А мы и не припоминаем ничего такого, — сказали они, кажется, три или пять лет тому назад. В любом случае, это было уже в Париже, когда мы сидели у них дома или, может, в кафе.
«А мы и не припоминаем ничего такого!» Да наполнятся радостью их души! Они желают быть вне истории, вне генеалогии, они хотят быть лишенными порта приписки метеоритами, свалившимися с неба, прибывшими сюда сразу шестнадцатилетними, они не желают быть убийцами, и я не знаю, чего они вообще желают, они, разрушившие мою жизнь.
Первые четыре дня после нашего знакомства они неотступно, словно два ангела-хранителя, ходили за мной: в столовую, на крыльцо школы, в гимнастический зал. Когда они поднимали ко мне свои лица и вопрошающе, безмятежно и доверительно смотрели на меня, я просто обалдевал. Мне хотелось избавиться от них и убежать к своим дружкам, но какая-то неведомая сила удерживала меня на месте. И я не мог сопротивляться этой силе. Может, они больные, мелькала в моей голове и такая мысль. «Ну и липучки же эти придурки», — сказал мне мой лучший друг Поль на следующий день после появления близнецов. Они подняли ко мне головы все с тем же видом, по-видимому, не поняв слово «придурки». «Не лезь к ним», — сказал я Полю. А потом, не знаю, как это получилось, но уже через минуту мы валялись на земле с Полем, сцепившись так, словно между нами долгие годы зрела ненависть, хотя никакой ненависти не было, — нам никогда в жизни не приходилось переживать такого сильного чувства, впрочем, и причин для нее тоже ни разу не находилось, мы росли спокойными, уравновешенными детьми, без особого блеска в глазах, в полном согласии с окружавшим нас миром. Это была не ненависть, а, скорее, предчувствие всех горестей и сложностей, которые нам предстояло узнать, скорого окончания нашего беззаботного детства, предчувствие чего-то огромного и смутного, что бродило еще далеко от наших девяти лет, но уже загадочным образом нашло к нам путь.
Лео и Камилла отступили назад, молча разглядывая нас с ангельским видом. Они вовсе не выглядели испуганными, они смотрели, скорее, как бы это сказать, с равнодушным любопытством. Они украли у меня мою победу. Мне хотелось, чтобы их глаза расширились от ужаса и чтобы после нашей с Полем схватки они бросились ко мне на шею. Мне хотелось выглядеть в их глазах чемпионом. По крайней мере, во время тех, казалось бы, далеких событий, которые, однако, имели место совсем недавно, я, видимо, вообразил себя «взрослым», защищающим двух малышей. Я чувствовал, что выгляжу смешным и глупым.

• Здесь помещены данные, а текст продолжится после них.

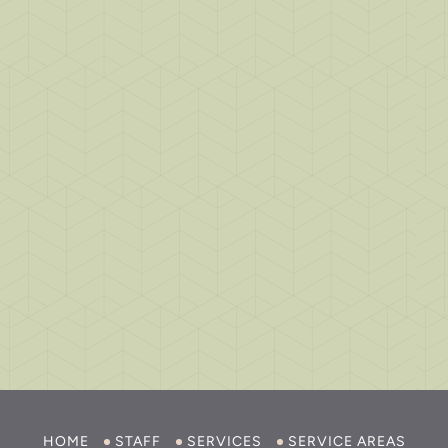
HOME
STAFF
SERVICES
SERVICE AREAS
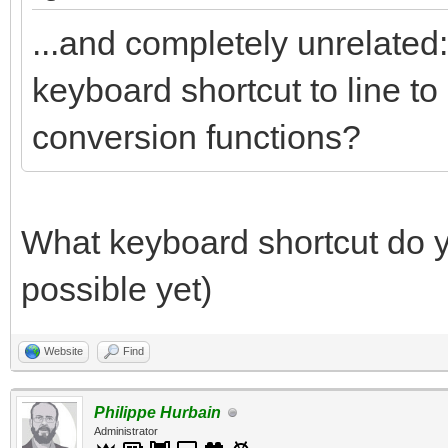
...and completely unrelated: 
keyboard shortcut to line to
conversion functions?
What keyboard shortcut do yo
possible yet)
Website
Find
Philippe Hurbain
Administrator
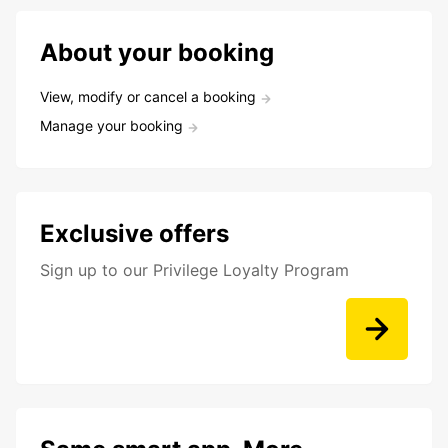
About your booking
View, modify or cancel a booking
Manage your booking
Exclusive offers
Sign up to our Privilege Loyalty Program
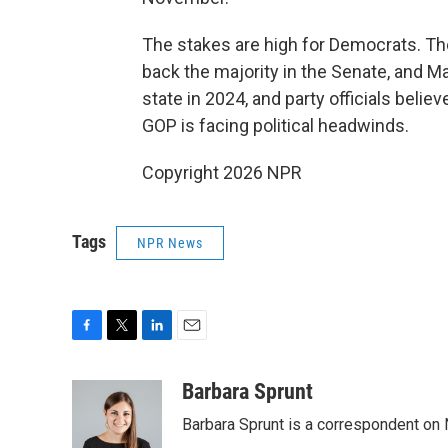
The stakes are high for Democrats. The 
back the majority in the Senate, and Ma
state in 2024, and party officials belie
GOP is facing political headwinds.
Copyright 2026 NPR
Tags
NPR News
F
T
L
E
a
w
i
m
c
i
n
a
Barbara Sprunt
e
t
k
i
Barbara Sprunt is a correspondent o
b
t
e
l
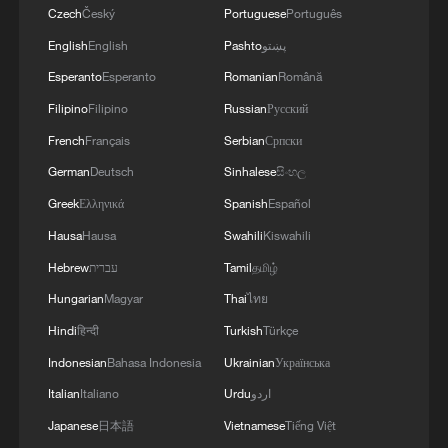
Czech
Český
Portuguese
Português
English
English
Pashto
پښتو
Esperanto
Esperanto
Romanian
Română
Filipino
Filipino
Russian
Русский
French
Français
Serbian
Српски
German
Deutsch
Sinhalese
සිංහල
Greek
Ελληνικά
Spanish
Español
Hausa
Hausa
Swahili
Kiswahili
Hebrew
עברית
Tamil
தமிழ்
Hungarian
Magyar
Thai
ไทย
Hindi
हिन्दी
Turkish
Türkçe
Indonesian
Bahasa Indonesia
Ukrainian
Українська
Italian
Italiano
Urdu
اردو
Japanese
日本語
Vietnamese
Tiếng Việt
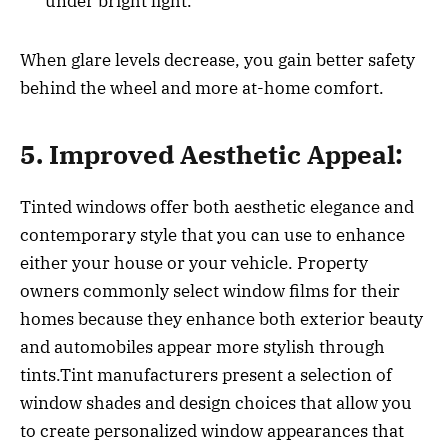
under bright light.
When glare levels decrease, you gain better safety
behind the wheel and more at-home comfort.
5. Improved Aesthetic Appeal:
Tinted windows offer both aesthetic elegance and
contemporary style that you can use to enhance
either your house or your vehicle. Property
owners commonly select window films for their
homes because they enhance both exterior beauty
and automobiles appear more stylish through
tints.Tint manufacturers present a selection of
window shades and design choices that allow you
to create personalized window appearances that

На уроках они вели себя словно паиньки, слушая с умным видом учительницу, но я знал, чувствовал, что они слушают лишь самих себя, и я мечтал подслушать их мысленные переговоры, подключиться к потоку тончайших ощущений и парящих в воздухе слов. Время от времени я помогал им, наклоняясь то вправо, то влево, поскольку их посадили по обе стороны от меня, я помогал им найти нужную тетрадь или книгу, начертить строчки или подчеркнуть слова в прописях.
Так длилось четыре дня. Все это время Поль не удостоил меня даже взглядом, а затем наша учительница вернулась и я, вновь оказавшись в своем классе, вздохнул наконец с огромным облегчением: я больше не был «проветренным», я снова стал нормальным учеником. Меня до чертиков достали Лео и Камилла. Поль ни словом не обмолвился о них, и мы, как и прежде, стали лучшими друзьями.
А потом случилась эта история с Клодом Бланкаром. Я сразу заметил, что этот малец с мстительным и назойливым характером — это сейчас я так выражаю далекие детские чувства, а в то время я называл его маленьким засранцем — постоянно крутится вокруг них.
Несколько дней он вертелся вокруг них на школьном дворе в отличие от меня, даже не желавшего смотреть в их сторону, поскольку мое задание было выполнено: я помог им сделать первые шаги в новой школе. Если, конечно, существовало такое задание, в чем у меня уже не было большой уверенности. От этой мысли я чувствовал жжение под кожей, меня, казалось, жгло изнутри пламя стыда. Никто, возможно, не поручал мне никакого задания, и директор, по-видимому, ничего не говорил. Это могло означать лишь одно: меня настолько охмурили два сопляка, что я сам выдумал сцену с директором, которой на самом деле и в помине не было. И это, конечно, ужасно. Хотя по сравнению с последующими постыдными событиями, тот случай был совсем безобидным. Однако легкий стыд из далекого детства по-прежнему жжет меня.